A partire dagli anni Cinquanta più evidenti sono le suggestioni metafisiche; il racconto si arricchisce di echi e risonanze che sembrano tradire nascoste e ineffabili presenze. Ma è soprattutto il terzo romanzo, «Il deserto dei Tartari» (1940), amara parabola dell’esistenza umana, scandita da gesti ripetitivi, consumati nell’inutile e disperante attesa di una prova decisiva che le dia senso, a rivelare la grandezza dello scrittore. La vicenda del tenente Drogo, a forte valenza simbolica, riassume un destino comune. Il racconto buzzatiano dà forma a una diffusa inquietudine, interpreta esemplarmente un disagio collettivo, avverte la minaccia che grava sull’Europa.

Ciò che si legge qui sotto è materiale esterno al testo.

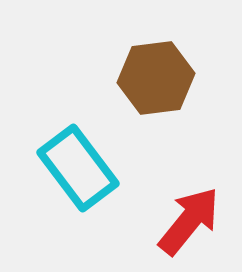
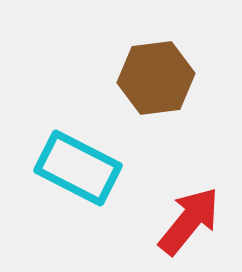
cyan rectangle: rotated 26 degrees counterclockwise
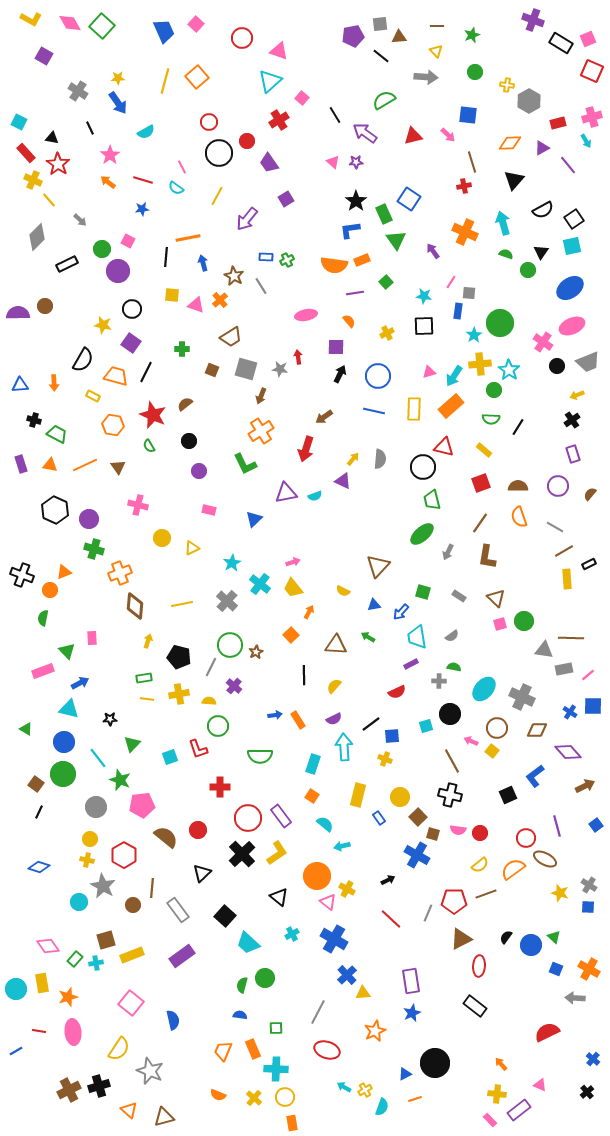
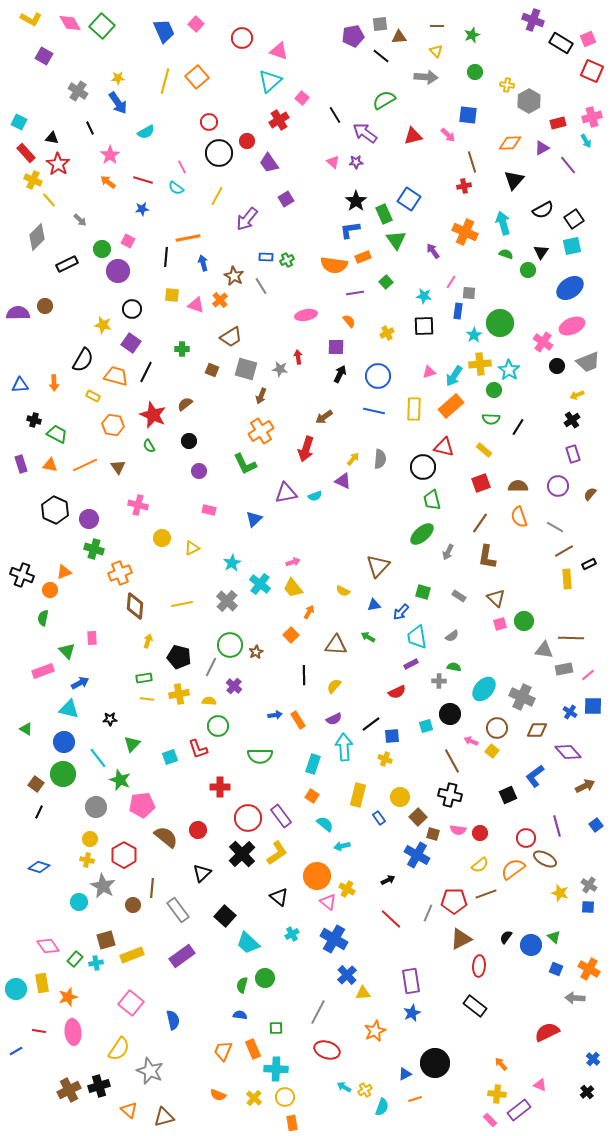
orange rectangle at (362, 260): moved 1 px right, 3 px up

Il tema della prova ripreso dai precedenti romanzi, nel «Deserto dei Tartari» si traduce in una dimensione tutta interiore, quella dell’incontro decisivo con la morte, che la voce narrante definisce, con espressione biblica, «l’ultimo nemico». È la battaglia definitiva che illumina di senso l’attesa di Drogo, altrimenti ingiustificata. L’anomalia del «Deserto dei Tartari» nella letteratura italiana dei tardi anni Trenta, con cui non sembra avere legami, lo apparenta al contrario con la grande famiglia del romanzo europeo. Con Sartre e soprattutto con Camus, con cui ha in comune la denuncia dell’assurdo della condizione umana, da una parte, con Kafka e Mann dall’altra. Dal primo riprende immagini emblematiche e la struttura allegorizzante del racconto, con l’autore della «Montagna incantata» interloquisce sul tema del tempo, percepito da Buzzati nella sua dimensione entropica di fuga inarrestabile verso il nulla. C’è poi un altro aspetto che accomuna il «Deserto dei Tartari» alla «Montagna incantata»: entrambi sono romanzi di iniziazione. Iniziazione all’intelligenza del senso della vita, e all’incontro con la morte, a cui l’intera esistenza prepara e addestra come in un ininterrotto apprendistato.

Anche l’altro meno fortunato romanzo, «Un amore» (1963), si può configurare come romanzo di iniziazione nella forma del viaggio dentro la città del mistero, di una Milano segreta, “notturna”, popolata di ragazze di vita, rifugio degli sbandati. Un viaggio che approda alla percezione della morte, come ultima meta del destino che l’esperienza d’amore rivela. L’immagine, di sapore kafkiano, della grande torre nera, che conclude il romanzo, dà forma visibile al presentimento della morte. Così anche in questo discusso romanzo, squilibrato nella sua struttura, per la discontinuità del ritmo narrativo, di frequente interrotto dalla voce monologante, Buzzati ripropone la riflessione sul destino di morte che come un manto luttuoso avvolge l’esistenza.

A una lettura retrospettiva di uno scrittore che non ha significativi ascendenti, né un’apprezzabile discendenza, isolato nel panorama della letteratura italiana, a quarant’anni dalla sua scomparsa, non possono sfuggire alcuni dati che legittimano la sua durata nella memoria del nostro tempo. Con «Il deserto dei Tartari» è stato un testimone imprescindibile per una storia della crisi della coscienza europea tra le due guerre. Con il suo teatro, soprattutto con «Un caso clinico» e i suoi eccellenti atti unici, si iscrive autorevolmente nel filone della drammaturgia dell’assurdo, che vanta autori come Beckett e Ionesco. Uno scrittore all’altezza della grande letteratura europea del Novecento quindi. Ma è soprattutto il suo incessante interrogarsi sul mistero dell’Essere, di uno che non ha rinunciato a chiudere la sua partita con l’Eterno, ad assicurarne la memoria. Il suo sguardo oltre la superficie delle cose, al di là dei confini del visibile, la su attenzione al miracolo di una nuvola di foglie sollevate dal vento che assumono la forma di simulacro umano, lasciano intravedere il mistero che abita l’Essere, nei prodigi di ogni giorno, nelle zone d’ombra, ai margini delle cose. In fondo, la sua lezione è l’intelligente cronaca di un reporter, inviato speciale nelle regioni dell’ignoto.